MATERIALS PROVIDED Start Marker

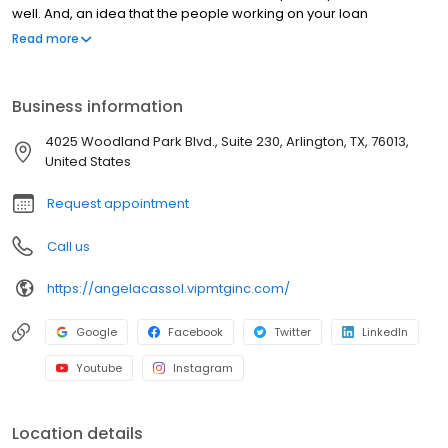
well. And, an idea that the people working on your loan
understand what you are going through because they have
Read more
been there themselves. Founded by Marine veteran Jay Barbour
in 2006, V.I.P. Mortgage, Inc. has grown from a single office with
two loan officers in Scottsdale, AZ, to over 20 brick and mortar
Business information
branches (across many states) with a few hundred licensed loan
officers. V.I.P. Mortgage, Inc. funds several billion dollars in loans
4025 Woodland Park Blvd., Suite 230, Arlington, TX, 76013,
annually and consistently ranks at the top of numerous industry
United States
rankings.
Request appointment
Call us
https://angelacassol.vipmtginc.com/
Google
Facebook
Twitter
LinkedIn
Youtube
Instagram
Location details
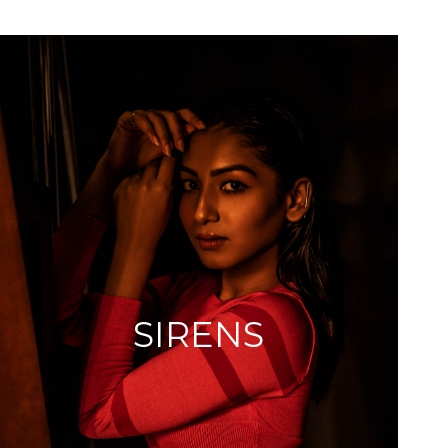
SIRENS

MATERIALS PROVIDED End Marker
MATERIALS PROVIDED Start Marker

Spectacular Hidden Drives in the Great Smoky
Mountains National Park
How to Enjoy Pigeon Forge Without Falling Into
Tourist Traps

MATERIALS PROVIDED End Marker

TASK STATEMENT
Your answer should hold every line of the entries that contains the string "Mortgage".

SOLUTION FOR THIS TASK
in 2006, V.I.P. Mortgage, Inc. has grown from a single office with
officers. V.I.P. Mortgage, Inc. funds several billion dollars in loans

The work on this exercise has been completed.